- **Work order**:
Take the entries below and return them unchanged.

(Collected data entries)
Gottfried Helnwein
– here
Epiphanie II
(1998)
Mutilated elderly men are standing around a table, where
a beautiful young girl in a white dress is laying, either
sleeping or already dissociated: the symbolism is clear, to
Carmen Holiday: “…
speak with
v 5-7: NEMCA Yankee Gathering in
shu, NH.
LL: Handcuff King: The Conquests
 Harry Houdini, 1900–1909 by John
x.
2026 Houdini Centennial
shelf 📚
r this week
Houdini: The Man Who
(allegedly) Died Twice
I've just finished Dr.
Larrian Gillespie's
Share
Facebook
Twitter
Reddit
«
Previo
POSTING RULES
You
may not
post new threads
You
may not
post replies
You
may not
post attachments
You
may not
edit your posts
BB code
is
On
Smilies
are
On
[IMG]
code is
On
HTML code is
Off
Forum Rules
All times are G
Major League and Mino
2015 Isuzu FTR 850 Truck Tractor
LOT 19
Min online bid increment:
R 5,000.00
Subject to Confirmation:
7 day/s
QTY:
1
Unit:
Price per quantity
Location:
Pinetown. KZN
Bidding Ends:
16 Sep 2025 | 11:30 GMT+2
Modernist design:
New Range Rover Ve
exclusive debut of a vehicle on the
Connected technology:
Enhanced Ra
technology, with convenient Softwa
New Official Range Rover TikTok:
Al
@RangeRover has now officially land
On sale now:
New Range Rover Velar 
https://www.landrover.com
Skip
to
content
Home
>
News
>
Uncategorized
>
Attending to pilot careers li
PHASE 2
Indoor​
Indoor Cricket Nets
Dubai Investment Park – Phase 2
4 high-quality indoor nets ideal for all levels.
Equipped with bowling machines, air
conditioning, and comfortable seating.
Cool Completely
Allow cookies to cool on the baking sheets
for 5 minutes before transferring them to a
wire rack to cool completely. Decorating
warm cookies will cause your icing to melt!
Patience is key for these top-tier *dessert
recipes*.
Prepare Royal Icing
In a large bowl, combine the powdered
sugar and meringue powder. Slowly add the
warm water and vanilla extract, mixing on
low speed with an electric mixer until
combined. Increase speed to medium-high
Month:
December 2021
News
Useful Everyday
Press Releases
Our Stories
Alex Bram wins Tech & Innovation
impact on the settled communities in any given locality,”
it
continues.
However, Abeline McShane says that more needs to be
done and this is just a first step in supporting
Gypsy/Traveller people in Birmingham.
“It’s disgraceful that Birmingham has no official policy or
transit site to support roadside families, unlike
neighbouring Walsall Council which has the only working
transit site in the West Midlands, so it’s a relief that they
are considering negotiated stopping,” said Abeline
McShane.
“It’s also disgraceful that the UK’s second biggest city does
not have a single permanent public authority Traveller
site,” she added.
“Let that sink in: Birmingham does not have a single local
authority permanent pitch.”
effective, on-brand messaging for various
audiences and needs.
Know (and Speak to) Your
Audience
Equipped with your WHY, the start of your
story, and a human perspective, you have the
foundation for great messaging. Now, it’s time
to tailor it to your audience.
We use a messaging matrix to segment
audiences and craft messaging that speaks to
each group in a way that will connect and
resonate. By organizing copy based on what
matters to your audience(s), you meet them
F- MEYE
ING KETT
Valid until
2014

- **Task solution**:
Gottfried Helnwein
– here
Epiphanie II
(1998)
Mutilated elderly men are standing around a table, where
a beautiful young girl in a white dress is laying, either
sleeping or already dissociated: the symbolism is clear, to
Carmen Holiday: “…
speak with
v 5-7: NEMCA Yankee Gathering in
shu, NH.
LL: Handcuff King: The Conquests
 Harry Houdini, 1900–1909 by John
x.
2026 Houdini Centennial
shelf 📚
r this week
Houdini: The Man Who
(allegedly) Died Twice
I've just finished Dr.
Larrian Gillespie's
Share
Facebook
Twitter
Reddit
«
Previo
POSTING RULES
You
may not
post new threads
You
may not
post replies
You
may not
post attachments
You
may not
edit your posts
BB code
is
On
Smilies
are
On
[IMG]
code is
On
HTML code is
Off
Forum Rules
All times are G
Major League and Mino
2015 Isuzu FTR 850 Truck Tractor
LOT 19
Min online bid increment:
R 5,000.00
Subject to Confirmation:
7 day/s
QTY:
1
Unit:
Price per quantity
Location:
Pinetown. KZN
Bidding Ends:
16 Sep 2025 | 11:30 GMT+2
Modernist design:
New Range Rover Ve
exclusive debut of a vehicle on the
Connected technology:
Enhanced Ra
technology, with convenient Softwa
New Official Range Rover TikTok:
Al
@RangeRover has now officially land
On sale now:
New Range Rover Velar 
https://www.landrover.com
Skip
to
content
Home
>
News
>
Uncategorized
>
Attending to pilot careers li
PHASE 2
Indoor​
Indoor Cricket Nets
Dubai Investment Park – Phase 2
4 high-quality indoor nets ideal for all levels.
Equipped with bowling machines, air
conditioning, and comfortable seating.
Cool Completely
Allow cookies to cool on the baking sheets
for 5 minutes before transferring them to a
wire rack to cool completely. Decorating
warm cookies will cause your icing to melt!
Patience is key for these top-tier *dessert
recipes*.
Prepare Royal Icing
In a large bowl, combine the powdered
sugar and meringue powder. Slowly add the
warm water and vanilla extract, mixing on
low speed with an electric mixer until
combined. Increase speed to medium-high
Month:
December 2021
News
Useful Everyday
Press Releases
Our Stories
Alex Bram wins Tech & Innovation
impact on the settled communities in any given locality,”
it
continues.
However, Abeline McShane says that more needs to be
done and this is just a first step in supporting
Gypsy/Traveller people in Birmingham.
“It’s disgraceful that Birmingham has no official policy or
transit site to support roadside families, unlike
neighbouring Walsall Council which has the only working
transit site in the West Midlands, so it’s a relief that they
are considering negotiated stopping,” said Abeline
McShane.
“It’s also disgraceful that the UK’s second biggest city does
not have a single permanent public authority Traveller
site,” she added.
“Let that sink in: Birmingham does not have a single local
authority permanent pitch.”
effective, on-brand messaging for various
audiences and needs.
Know (and Speak to) Your
Audience
Equipped with your WHY, the start of your
story, and a human perspective, you have the
foundation for great messaging. Now, it’s time
to tailor it to your audience.
We use a messaging matrix to segment
audiences and craft messaging that speaks to
each group in a way that will connect and
resonate. By organizing copy based on what
matters to your audience(s), you meet them
F- MEYE
ING KETT
Valid until
2014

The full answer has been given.